The exclusion of Captain Diane Byrne, who before going on maternity leave in late 2012 was second in command of an Air Corps support wing in Baldonnel, was “not impressive,” Mr Justice Robert Eagar said.
Four male Captains in her cohort were promoted in August 2013, unknown to her when she was on additional unpaid maternity leave. Also without her knowledge, she was transferred in late 2012 from Baldonnel to Cathal Brugha Barracks, he noted.
He declared Captain Byrne qualified for promotion to Commandant in May 2013 and was entitled to damages for loss of earnings from that date. The precise sum will be decided later.
He also declared, in the treatment of Captain Byrne, the Minister for Defence and State acted in breach of provisions of Directive 2006/54/EC on the implementation of the principle of equal opportunities and equal treatment of men and women in matters of employment.

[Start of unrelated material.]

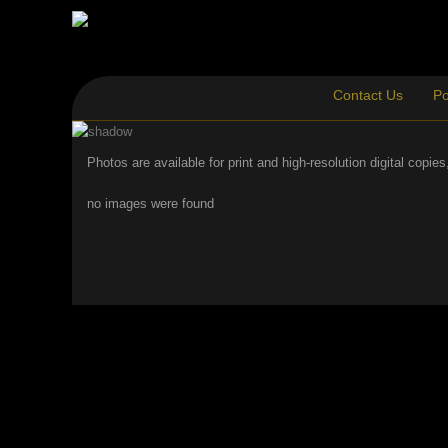
Contact Us
Po
Photos are available for print and high-resolution digital copi
no images were found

He was giving his reserved judgment on proceedings by Captain Byrne (38), a qualified mechanical engineer who completed a Masters of Environmental Science in 2010.
In May 2001, she was the fourth senior member of a group of seven officers commissioned as an Engineer Officer of the Defence Forces to the rank of Lieutenant.
She claimed her contract of appointment was subject to Defence Force Regulation A15 (DFRA15), and expressly included certain conditions, including fixed period promotion.
Under DFRA15, she was entitled to, and was, promoted with her male colleagues to Captain in 2004.
She claimed she was entitled to be promoted to Commandant in May 2013, having satisfactorily completed nine years service in the rank of Captain by then, plus various courses.
While four of her male colleagues were called before an interview board and promoted in August 2013 (while she was on maternity leave), she was not told of the interview process and unaware they were being promoted.
She also claimed she was wrongly treated during her maternity leave and throughout her pregnancy was subjected to undue stress, resulting in being placed by her doctor on sick leave on several occasions.
In opposing her action, the respondents claimed she was assessed by the Commissioned Officers of Management Office (COMO) and deemed ineligible for promotion to Commandant because she had not completed certain courses.
The judge noted Captain Byrne argued the courses relied on by the respondents were not essential to her duties as an Engineer Officer.
He said DFR A15 requires, for promotion to Commandant, Captain Byrne’s service to date must be satisfactory and there was no suggestion otherwise.
The regulation also required her satisfy an interview board she was suitable for promotion but she was never invited to an interview board.
She was also required to have completed a standard course or reached a satisfactory standard.
The respondents, he ruled, had failed to comply with the regulations and their contractual and statutory duties in the treatment of Captain Byrne.
She was not informed of the convening of any board assessing suitability of officers for promotion and given no opportunity to put her case before the Chief of Staff.
There was also no legislative basis for the Chief of Staff’s delegation of his role concerning promotions to the COMO.
The failure to inform Captain Byrne of the convening of the board amounted to unfavourable treatment under the “return from maternity leave” provisions of the 2006 Directive, the purpose of which was to ensure implementation of the principle of equal opportunities and equal treatment of men and women in matters of employment.
Rejecting additional arguments Captain Byrne should have pursued her complaint via an internal Defences Forces dispute mechanism and not judicial review, he said the appropriate remedy for her was judicial review as the internal process “offers little” by way of “adequate remedy”.